You have to recover from the stall, the right way. Strangely enough the recovery is NOT to pull the nose up. Pull the nose up more does you NO good whatsoever, all that does is increase the angle of attack. No, you push the nose down a little, thereby reducing the angle of attack. Cram (full throttle, carb heat off) increasing airspeed. All of the sudden the plane is happily flying again. Climb - once you have a positive rate of climb and Clean - retract the flaps slowly and smoothly return to your original altitude and heading. (Cram, Climb, Clean is also the procedure you use for a go-around - I've done a lot of those!)

Apparently the point of teaching pilots stall recovery is to give us enough experience in what the warning signs approaching stall look and feel like that we don't stall. Stalls are bad, spins are worse. Spins are stalls gone bad.

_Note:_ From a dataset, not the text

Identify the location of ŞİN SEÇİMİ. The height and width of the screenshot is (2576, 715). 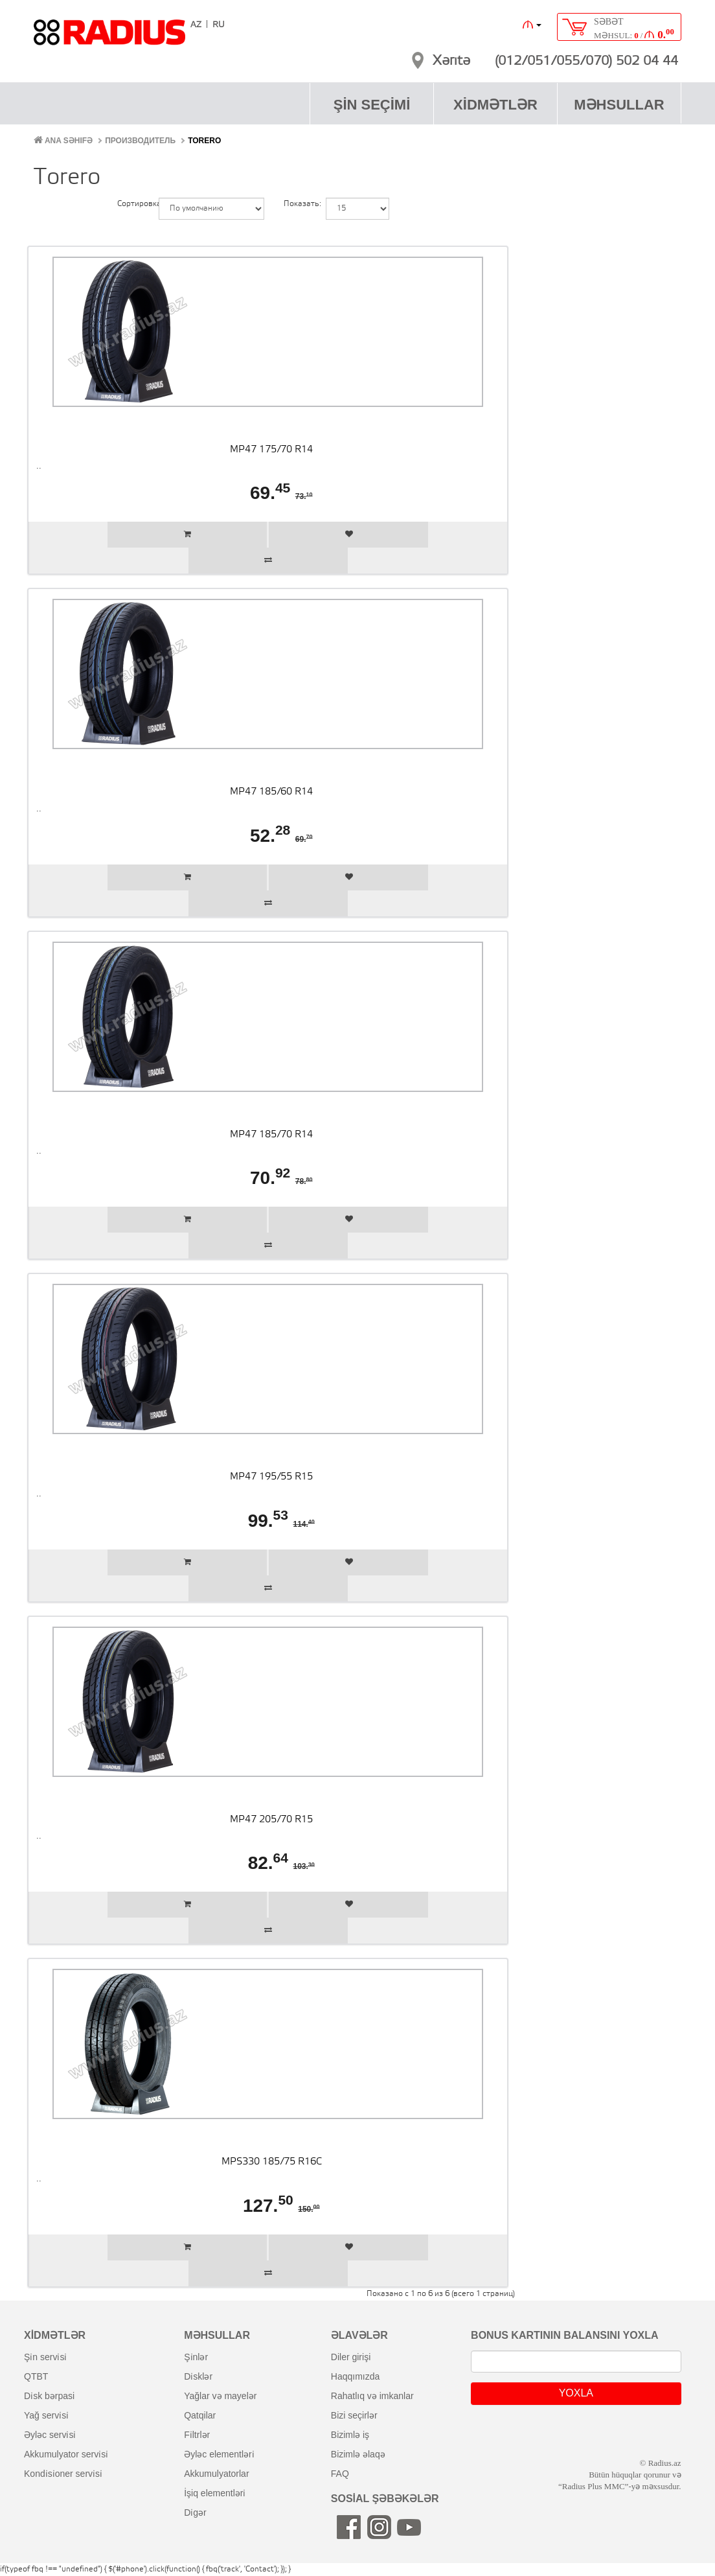
(372, 105).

They are also recoverable, but I'm happy I don't have to do them for my check ride. I think the training works though, deliberately putting the plane into a stall felt so wrong. My instincts were screaming at me what I was doing was bad even before the warning horn started. That's a good thing too. That means the training is working. Chances are very good I won't inadvertently stall a plane, and, if I do, I'll be able to recover quickly.

Now you know in detail what I did today, over and over again. Practicing for my check ride and making sure I could do it "to spec". It was remarkably non-eventful. Non-events are good events for me, in business and in flying! Last May, if you would have told me I would be flying a plane, on my own, and deliberately put it into a stall.... several times.... on purpose. I would have told you to take yourself to the nearest mental health facility for evaluation. I remember telling my husband he was insane when he suggested I would like flying. I told him he was nuts. OK, he was right, but don't tell him that.